# Indeed Job Scraper

Explore the potential of Indeed with more detailed filters than Indeed's basic ones.

In [1]:
#import libraries
from bs4 import BeautifulSoup
import requests
import csv
from time import sleep
from random import randint
from datetime import datetime

In [2]:
headers = {
    'accept': 'text/html,application/xhtml+xml,application/xml;q=0.9,image/webp,image/apng,*/*;q=0.8,application/signed-exchange;v=b3;q=0.9',
    'accept-encoding': 'gzip, deflate, br',
    'accept-language': 'fr-FR,fr;q=0.9',
    'cache-control': 'max-age=0',
    'sec-fetch-dest': 'document',
    'sec-fetch-mode': 'navigate',
    'sec-fetch-site': 'none',
    'sec-fetch-user': '?1',
    'upgrade-insecure-requests': '1',
    'user-agent': 'Mozilla/5.0 (Windows NT 10.0; Win64; x64) AppleWebKit/537.36 (KHTML, like Gecko) Chrome/87.0.4280.67 Safari/537.36 Edg/87.0.664.47'
}

# For Indeed France; to replace with another country copy/paste the URL
#URL is composed by two variables "position" and "location"; "fromage=3" in the URL means that we take only 3 last days to search
def get_url(position, location):
        template = 'https://fr.indeed.com/jobs?q={}&l={}&fromage=3'
        url = template.format(position, location)
        return url

def get_record(card):
    '''Extract job date from a single record '''
    atag = card.h2.a
    try:
        job_title = atag.get('title')
    except AttributeError:
        job_title = ''
    try:
        company = card.find('span', 'company').text.strip()
    except AttributeError:
        company = ''
    try:
        location = card.find('div', 'recJobLoc').get('data-rc-loc')
    except AttributeError:
        location = ''
    try:
        job_summary = card.find('div', 'summary').text.strip()
    except AttributeError:
        job_summary = ''
    try:
        post_date = card.find('span', 'date').text.strip()
    except AttributeError:
        post_date = ''
    try:
        salary = card.find('span', 'salarytext').text.strip()
    except AttributeError:
        salary = ''
    
    extract_date = datetime.today().strftime('%Y-%m-%d')
    job_url = 'https://fr.indeed.com' + atag.get('href')
    
    return (job_title, company, location, job_summary, salary, post_date, extract_date, job_url)
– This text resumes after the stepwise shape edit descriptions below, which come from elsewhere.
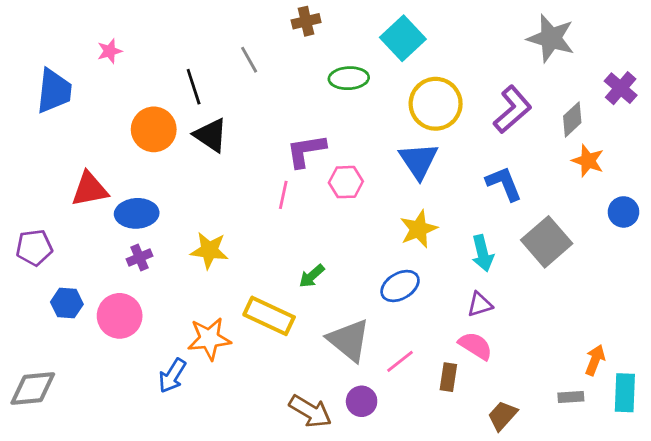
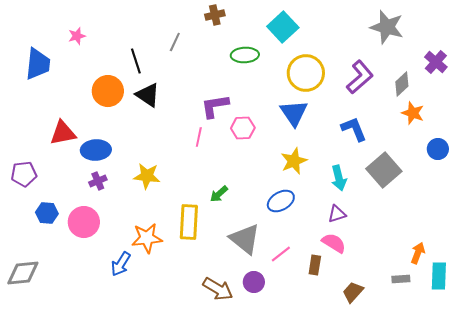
gray line: (249, 60) -> (175, 42), turned 54
yellow rectangle: (269, 316) -> (189, 222), turned 68

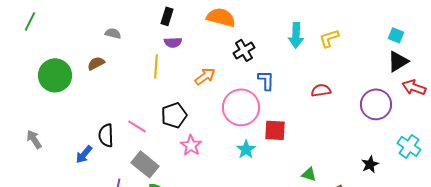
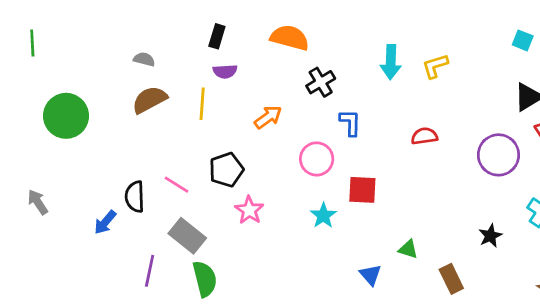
green line: (30, 21) -> (32, 43), turned -30
cyan square: (396, 35) -> (523, 40), moved
brown semicircle: (96, 63) -> (150, 100), moved, size x1.5
pink circle: (241, 107) -> (317, 159), size x0.7

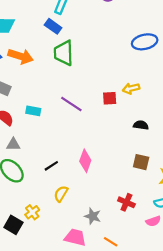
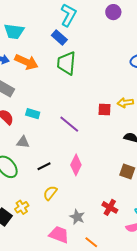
purple line: (71, 104) -> (69, 124), moved
gray triangle: (13, 144) -> (23, 142), moved

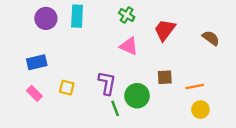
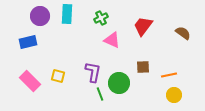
green cross: (127, 15) -> (101, 18), moved, turned 32
blue rectangle: (37, 62) -> (28, 42), moved
pink rectangle: (34, 93) -> (30, 81), size x1.5

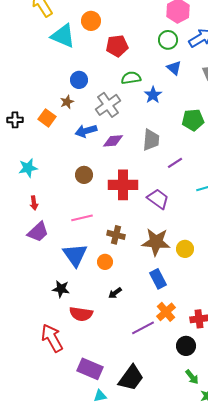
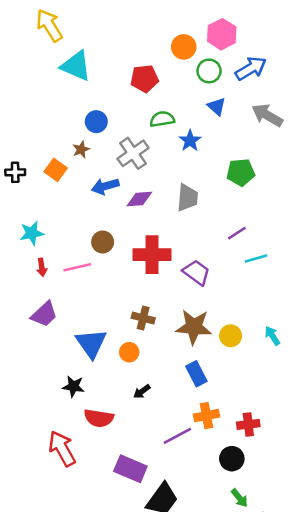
orange circle: (91, 21) -> (184, 47), moved
purple line: (175, 163) -> (237, 233), moved
red arrow: (34, 203) -> (42, 267), moved
pink line: (82, 218) -> (77, 267), moved
orange cross: (166, 312) -> (206, 416), turned 30
purple rectangle: (90, 369) -> (130, 469), moved

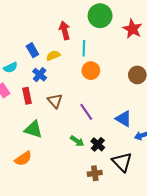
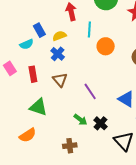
cyan semicircle: (10, 67) -> (27, 44), moved
orange circle: (91, 71) -> (106, 46), moved
blue cross: (40, 75) -> (58, 54), moved
brown cross: (95, 173) -> (70, 146), moved

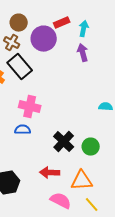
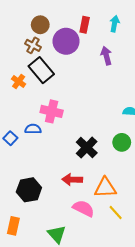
red rectangle: (62, 23) -> (85, 25), turned -56
cyan arrow: (84, 29) -> (115, 24), moved
blue semicircle: (23, 130) -> (33, 129), moved
green circle: (91, 147) -> (122, 142), moved

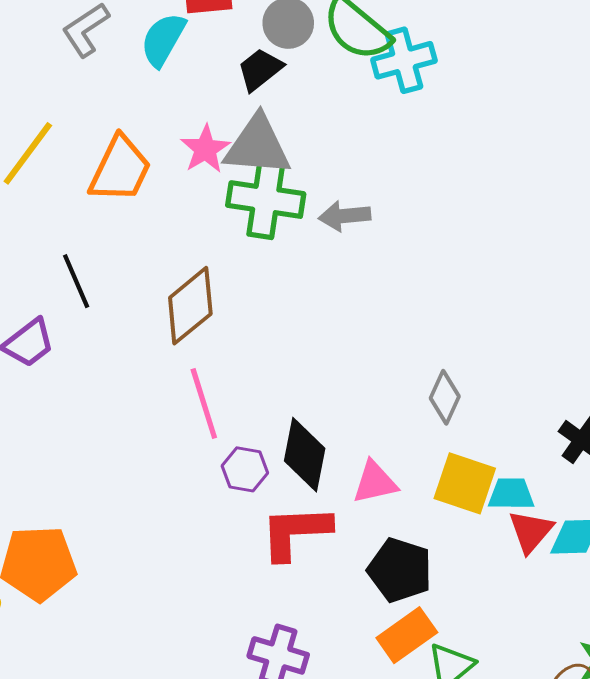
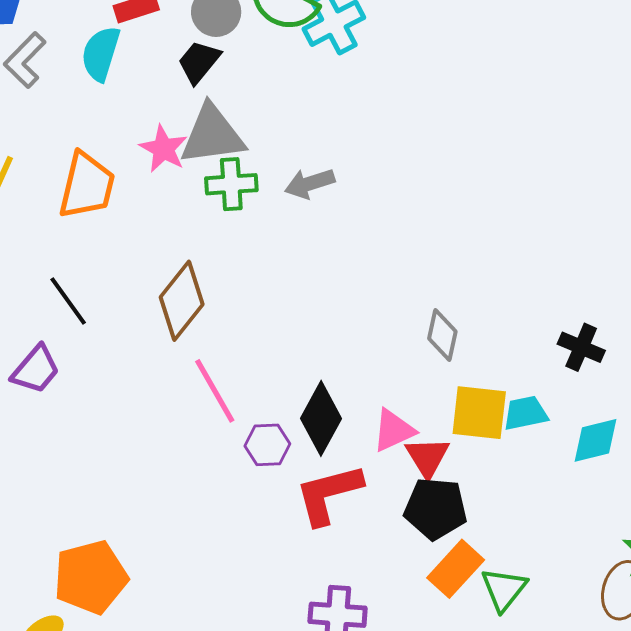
green cross: (266, 200) -> (231, 184), size x0.7
black diamond: (305, 455) -> (321, 418), turned 30
red triangle: (531, 531) -> (427, 457), moved

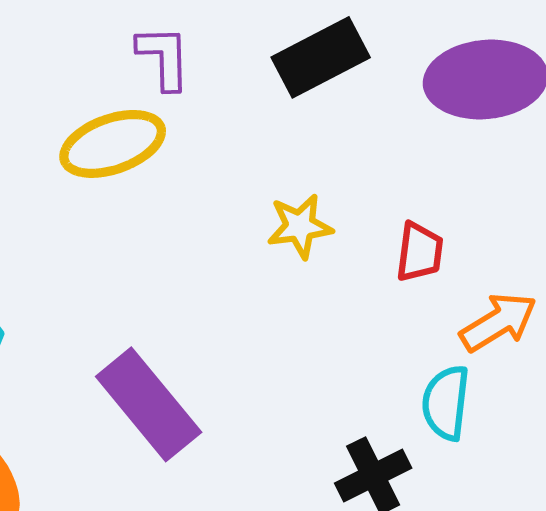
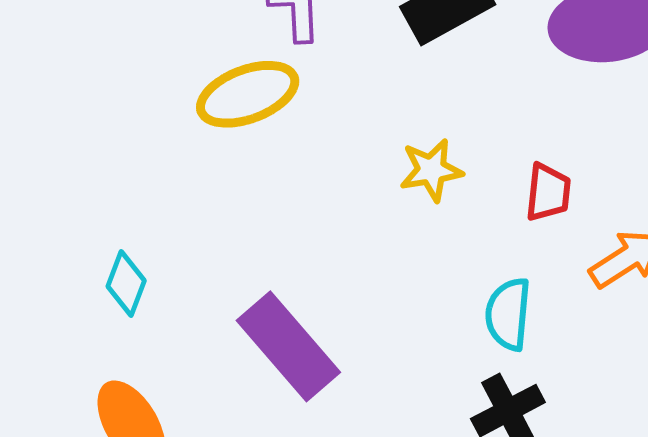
cyan semicircle: (446, 403) -> (508, 314), moved

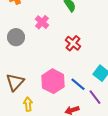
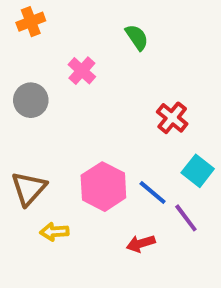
red cross: (73, 43) -> (172, 118), moved
yellow arrow: (28, 104) -> (54, 232), turned -88

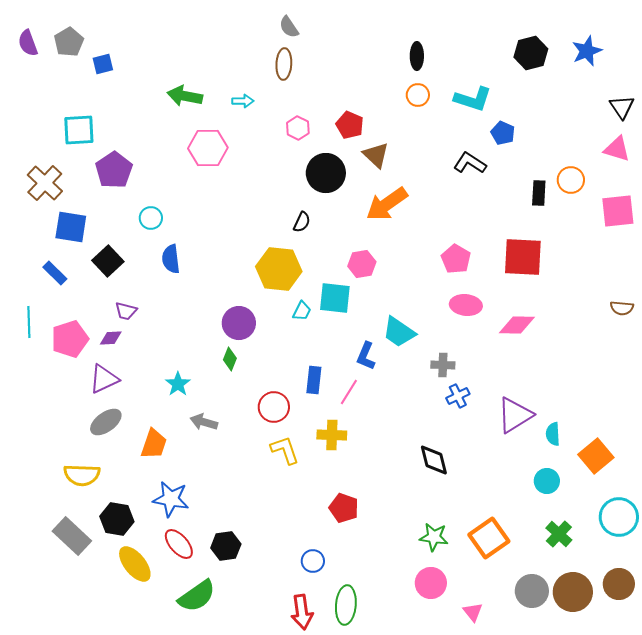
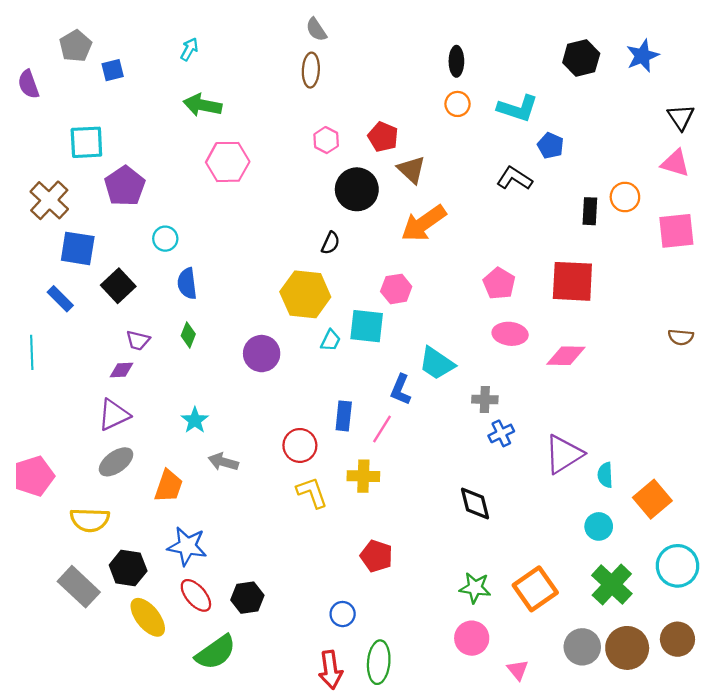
purple semicircle: (28, 43) -> (28, 84), moved
cyan arrow: (243, 101) -> (189, 49), moved, turned -60
pink pentagon: (70, 339) -> (34, 476), moved
green diamond: (230, 359) -> (188, 335), moved
green cross: (559, 534) -> (612, 584), size x1.4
def main(position, location):
    # Run the main program reouting
    records = []  # creating the record list
    url = get_url(position, location)  # create the url while passing in the position and location
    
    while True:
        print(url)
        response = requests.get(url, headers=headers)
        soup = BeautifulSoup(response.text, 'html.parser')
        cards = soup.find_all('div', 'jobsearch-SerpJobCard')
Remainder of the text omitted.